JAKARTA - Sekitar setengah dari konten publik yang terkait dengan Holocaust di layanan pesan Telegram menyangkal atau memutarbalikkan fakta tentang pembunuhan enam juta orang Yahudi di Eropa dalam peristiwa Holocaust. Hal ini terungkap dalam sebuah studi baru oleh badan kebudayaan PBB.
Laporan UNESCO menemukan bahwa 80% pesan publik berbahasa Jerman tentang genosida Nazi selama Perang Dunia Kedua menyangkal atau memutarbalikkan fakta. Hal yang sama berlaku untuk 50% postingan berbahasa Inggris dan Prancis tentang Holocaust.
Penelitian ini menganalisis 4.000 postingan terkait Holocaust di lima platform media sosial teratas, dan menemukan penolakan atau distorsi pada 19% konten di Twitter, 17% di TikTok, 8% di Facebook, dan 3% di Instagram.

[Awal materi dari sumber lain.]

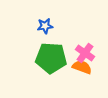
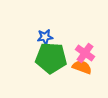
blue star: moved 11 px down
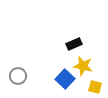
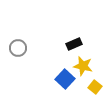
gray circle: moved 28 px up
yellow square: rotated 24 degrees clockwise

Laporan tersebut mendefinisikan distorsi sebagai postingan yang merayakan genosida, mencoreng atau menyalahkan korbannya, menyamakannya dengan peristiwa lain seperti kebijakan Israel terhadap Palestina, atau menghilangkan fakta tentang pelaku Nazi dan kolaboratornya.
Ditanya tentang laporan itu, juru bicara Telegram mengatakan: "Telegram adalah platform untuk kebebasan berbicara di mana orang dipersilakan untuk mengekspresikan pendapat mereka secara damai, termasuk yang tidak kami setujui."
Juru bicara itu mengatakan posting yang mengagungkan atau mendorong kekerasan atau pelakunya dilarang, dan dihapus melalui moderasi atau laporan pengguna.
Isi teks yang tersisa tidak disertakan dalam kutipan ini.